Could you return every record below exactly as it stands, leaving out the pictures?

======== Data to process ========

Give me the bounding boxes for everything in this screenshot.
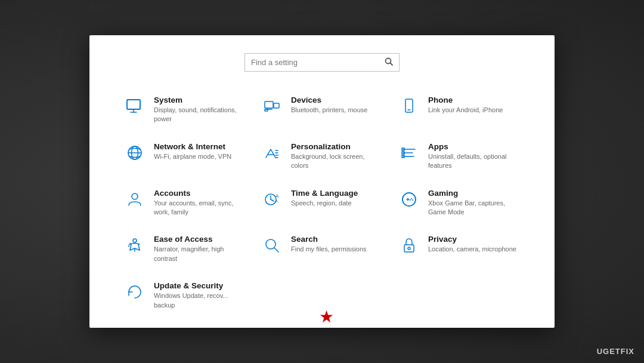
devices-icon bbox=[261, 96, 283, 117]
personalization-icon bbox=[261, 142, 283, 164]
search-bar[interactable] bbox=[244, 53, 400, 72]
svg-rect-9 bbox=[265, 109, 268, 111]
time-title: Time & Language bbox=[291, 189, 358, 198]
accounts-icon bbox=[124, 189, 145, 210]
system-icon bbox=[124, 96, 145, 117]
svg-rect-5 bbox=[127, 100, 140, 109]
system-title: System bbox=[154, 96, 246, 104]
network-icon bbox=[124, 142, 145, 164]
settings-item-personalization[interactable]: Personalization Background, lock screen,… bbox=[256, 136, 388, 177]
svg-point-38 bbox=[410, 199, 411, 201]
settings-item-gaming[interactable]: Gaming Xbox Game Bar, captures, Game Mod… bbox=[394, 183, 525, 223]
svg-rect-42 bbox=[404, 245, 414, 252]
search-title: Search bbox=[291, 235, 367, 244]
privacy-desc: Location, camera, microphone bbox=[428, 245, 516, 254]
settings-item-update[interactable]: Update & Security Windows Update, recov.… bbox=[119, 275, 250, 316]
svg-rect-2 bbox=[127, 100, 140, 109]
update-text: Update & Security Windows Update, recov.… bbox=[154, 281, 246, 310]
network-text: Network & Internet Wi-Fi, airplane mode,… bbox=[154, 142, 231, 161]
svg-rect-6 bbox=[265, 101, 273, 108]
time-desc: Speech, region, date bbox=[291, 199, 358, 208]
apps-icon bbox=[398, 142, 420, 164]
settings-item-phone[interactable]: Phone Link your Android, iPhone bbox=[394, 90, 525, 130]
apps-text: Apps Uninstall, defaults, optional featu… bbox=[428, 142, 520, 171]
settings-item-time[interactable]: A A Time & Language Speech, region, date bbox=[256, 183, 388, 223]
personalization-text: Personalization Background, lock screen,… bbox=[291, 142, 383, 171]
settings-item-accounts[interactable]: Accounts Your accounts, email, sync, wor… bbox=[119, 183, 250, 223]
settings-item-network[interactable]: Network & Internet Wi-Fi, airplane mode,… bbox=[119, 136, 250, 177]
devices-title: Devices bbox=[291, 96, 367, 104]
privacy-icon bbox=[398, 235, 420, 256]
svg-point-36 bbox=[411, 198, 412, 199]
svg-point-37 bbox=[412, 199, 413, 201]
update-title: Update & Security bbox=[154, 281, 246, 290]
system-text: System Display, sound, notifications, po… bbox=[154, 96, 246, 124]
settings-item-search[interactable]: Search Find my files, permissions bbox=[256, 229, 388, 269]
settings-item-system[interactable]: System Display, sound, notifications, po… bbox=[119, 90, 250, 130]
phone-icon bbox=[398, 96, 420, 117]
gaming-title: Gaming bbox=[428, 189, 520, 198]
phone-text: Phone Link your Android, iPhone bbox=[428, 96, 503, 115]
network-title: Network & Internet bbox=[154, 142, 231, 151]
apps-title: Apps bbox=[428, 142, 520, 151]
personalization-desc: Background, lock screen, colors bbox=[291, 152, 383, 171]
settings-item-privacy[interactable]: Privacy Location, camera, microphone bbox=[394, 229, 525, 269]
search-input[interactable] bbox=[251, 58, 385, 67]
devices-text: Devices Bluetooth, printers, mouse bbox=[291, 96, 367, 115]
svg-point-26 bbox=[132, 193, 138, 199]
gaming-icon bbox=[398, 189, 420, 210]
svg-point-43 bbox=[408, 247, 410, 250]
update-desc: Windows Update, recov... backup bbox=[154, 291, 246, 310]
system-desc: Display, sound, notifications, power bbox=[154, 106, 246, 124]
accounts-title: Accounts bbox=[154, 189, 246, 198]
search-desc: Find my files, permissions bbox=[291, 245, 367, 254]
time-text: Time & Language Speech, region, date bbox=[291, 189, 358, 208]
svg-line-29 bbox=[271, 199, 274, 201]
svg-text:A: A bbox=[275, 199, 278, 203]
search-icon bbox=[385, 57, 393, 67]
svg-line-1 bbox=[391, 63, 393, 66]
settings-item-ease[interactable]: Ease of Access Narrator, magnifier, high… bbox=[119, 229, 250, 269]
network-desc: Wi-Fi, airplane mode, VPN bbox=[154, 152, 231, 161]
phone-desc: Link your Android, iPhone bbox=[428, 106, 503, 115]
search-text: Search Find my files, permissions bbox=[291, 235, 367, 254]
svg-text:A: A bbox=[275, 193, 279, 199]
ease-text: Ease of Access Narrator, magnifier, high… bbox=[154, 235, 246, 263]
gaming-desc: Xbox Game Bar, captures, Game Mode bbox=[428, 199, 520, 217]
svg-line-41 bbox=[274, 248, 278, 252]
ease-desc: Narrator, magnifier, high contrast bbox=[154, 245, 246, 263]
watermark: UGETFIX bbox=[597, 347, 634, 356]
update-icon bbox=[124, 281, 145, 303]
svg-point-39 bbox=[133, 239, 137, 242]
accounts-text: Accounts Your accounts, email, sync, wor… bbox=[154, 189, 246, 217]
settings-item-apps[interactable]: Apps Uninstall, defaults, optional featu… bbox=[394, 136, 525, 177]
personalization-title: Personalization bbox=[291, 142, 383, 151]
phone-title: Phone bbox=[428, 96, 503, 104]
settings-grid: System Display, sound, notifications, po… bbox=[101, 90, 543, 316]
settings-window: System Display, sound, notifications, po… bbox=[89, 35, 555, 328]
devices-desc: Bluetooth, printers, mouse bbox=[291, 106, 367, 115]
svg-rect-7 bbox=[274, 103, 279, 108]
accounts-desc: Your accounts, email, sync, work, family bbox=[154, 199, 246, 217]
apps-desc: Uninstall, defaults, optional features bbox=[428, 152, 520, 171]
ease-title: Ease of Access bbox=[154, 235, 246, 244]
settings-item-devices[interactable]: Devices Bluetooth, printers, mouse bbox=[256, 90, 388, 130]
search-settings-icon bbox=[261, 235, 283, 256]
privacy-title: Privacy bbox=[428, 235, 516, 244]
privacy-text: Privacy Location, camera, microphone bbox=[428, 235, 516, 254]
ease-icon bbox=[124, 235, 145, 256]
gaming-text: Gaming Xbox Game Bar, captures, Game Mod… bbox=[428, 189, 520, 217]
time-icon: A A bbox=[261, 189, 283, 210]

========

» **Reply to the task**:
Give me the bounding boxes for everything in this screenshot.
devices-icon bbox=[261, 96, 283, 117]
personalization-icon bbox=[261, 142, 283, 164]
search-bar[interactable] bbox=[244, 53, 400, 72]
svg-rect-9 bbox=[265, 109, 268, 111]
time-title: Time & Language bbox=[291, 189, 358, 198]
accounts-icon bbox=[124, 189, 145, 210]
system-icon bbox=[124, 96, 145, 117]
svg-rect-5 bbox=[127, 100, 140, 109]
system-title: System bbox=[154, 96, 246, 104]
network-icon bbox=[124, 142, 145, 164]
settings-item-personalization[interactable]: Personalization Background, lock screen,… bbox=[256, 136, 388, 177]
svg-point-38 bbox=[410, 199, 411, 201]
settings-item-gaming[interactable]: Gaming Xbox Game Bar, captures, Game Mod… bbox=[394, 183, 525, 223]
svg-rect-42 bbox=[404, 245, 414, 252]
search-title: Search bbox=[291, 235, 367, 244]
privacy-desc: Location, camera, microphone bbox=[428, 245, 516, 254]
settings-item-update[interactable]: Update & Security Windows Update, recov.… bbox=[119, 275, 250, 316]
svg-rect-2 bbox=[127, 100, 140, 109]
update-text: Update & Security Windows Update, recov.… bbox=[154, 281, 246, 310]
network-text: Network & Internet Wi-Fi, airplane mode,… bbox=[154, 142, 231, 161]
svg-rect-6 bbox=[265, 101, 273, 108]
time-desc: Speech, region, date bbox=[291, 199, 358, 208]
apps-icon bbox=[398, 142, 420, 164]
settings-item-phone[interactable]: Phone Link your Android, iPhone bbox=[394, 90, 525, 130]
apps-text: Apps Uninstall, defaults, optional featu… bbox=[428, 142, 520, 171]
settings-item-time[interactable]: A A Time & Language Speech, region, date bbox=[256, 183, 388, 223]
personalization-text: Personalization Background, lock screen,… bbox=[291, 142, 383, 171]
settings-item-accounts[interactable]: Accounts Your accounts, email, sync, wor… bbox=[119, 183, 250, 223]
settings-item-network[interactable]: Network & Internet Wi-Fi, airplane mode,… bbox=[119, 136, 250, 177]
devices-title: Devices bbox=[291, 96, 367, 104]
privacy-icon bbox=[398, 235, 420, 256]
svg-point-36 bbox=[411, 198, 412, 199]
svg-point-37 bbox=[412, 199, 413, 201]
update-title: Update & Security bbox=[154, 281, 246, 290]
system-text: System Display, sound, notifications, po… bbox=[154, 96, 246, 124]
settings-item-search[interactable]: Search Find my files, permissions bbox=[256, 229, 388, 269]
settings-item-system[interactable]: System Display, sound, notifications, po… bbox=[119, 90, 250, 130]
phone-icon bbox=[398, 96, 420, 117]
gaming-title: Gaming bbox=[428, 189, 520, 198]
phone-text: Phone Link your Android, iPhone bbox=[428, 96, 503, 115]
network-title: Network & Internet bbox=[154, 142, 231, 151]
apps-title: Apps bbox=[428, 142, 520, 151]
personalization-desc: Background, lock screen, colors bbox=[291, 152, 383, 171]
settings-item-privacy[interactable]: Privacy Location, camera, microphone bbox=[394, 229, 525, 269]
search-input[interactable] bbox=[251, 58, 385, 67]
devices-text: Devices Bluetooth, printers, mouse bbox=[291, 96, 367, 115]
svg-point-26 bbox=[132, 193, 138, 199]
gaming-icon bbox=[398, 189, 420, 210]
svg-point-43 bbox=[408, 247, 410, 250]
update-desc: Windows Update, recov... backup bbox=[154, 291, 246, 310]
system-desc: Display, sound, notifications, power bbox=[154, 106, 246, 124]
accounts-title: Accounts bbox=[154, 189, 246, 198]
search-desc: Find my files, permissions bbox=[291, 245, 367, 254]
time-text: Time & Language Speech, region, date bbox=[291, 189, 358, 208]
svg-line-29 bbox=[271, 199, 274, 201]
svg-text:A: A bbox=[275, 199, 278, 203]
search-icon bbox=[385, 57, 393, 67]
svg-line-1 bbox=[391, 63, 393, 66]
settings-item-ease[interactable]: Ease of Access Narrator, magnifier, high… bbox=[119, 229, 250, 269]
network-desc: Wi-Fi, airplane mode, VPN bbox=[154, 152, 231, 161]
phone-desc: Link your Android, iPhone bbox=[428, 106, 503, 115]
search-text: Search Find my files, permissions bbox=[291, 235, 367, 254]
svg-text:A: A bbox=[275, 193, 279, 199]
ease-text: Ease of Access Narrator, magnifier, high… bbox=[154, 235, 246, 263]
gaming-desc: Xbox Game Bar, captures, Game Mode bbox=[428, 199, 520, 217]
svg-line-41 bbox=[274, 248, 278, 252]
ease-desc: Narrator, magnifier, high contrast bbox=[154, 245, 246, 263]
watermark: UGETFIX bbox=[597, 347, 634, 356]
update-icon bbox=[124, 281, 145, 303]
svg-point-39 bbox=[133, 239, 137, 242]
accounts-text: Accounts Your accounts, email, sync, wor… bbox=[154, 189, 246, 217]
settings-item-apps[interactable]: Apps Uninstall, defaults, optional featu… bbox=[394, 136, 525, 177]
personalization-title: Personalization bbox=[291, 142, 383, 151]
phone-title: Phone bbox=[428, 96, 503, 104]
settings-grid: System Display, sound, notifications, po… bbox=[101, 90, 543, 316]
settings-window: System Display, sound, notifications, po… bbox=[89, 35, 555, 328]
devices-desc: Bluetooth, printers, mouse bbox=[291, 106, 367, 115]
svg-rect-7 bbox=[274, 103, 279, 108]
accounts-desc: Your accounts, email, sync, work, family bbox=[154, 199, 246, 217]
apps-desc: Uninstall, defaults, optional features bbox=[428, 152, 520, 171]
ease-title: Ease of Access bbox=[154, 235, 246, 244]
settings-item-devices[interactable]: Devices Bluetooth, printers, mouse bbox=[256, 90, 388, 130]
search-settings-icon bbox=[261, 235, 283, 256]
privacy-title: Privacy bbox=[428, 235, 516, 244]
privacy-text: Privacy Location, camera, microphone bbox=[428, 235, 516, 254]
ease-icon bbox=[124, 235, 145, 256]
gaming-text: Gaming Xbox Game Bar, captures, Game Mod… bbox=[428, 189, 520, 217]
time-icon: A A bbox=[261, 189, 283, 210]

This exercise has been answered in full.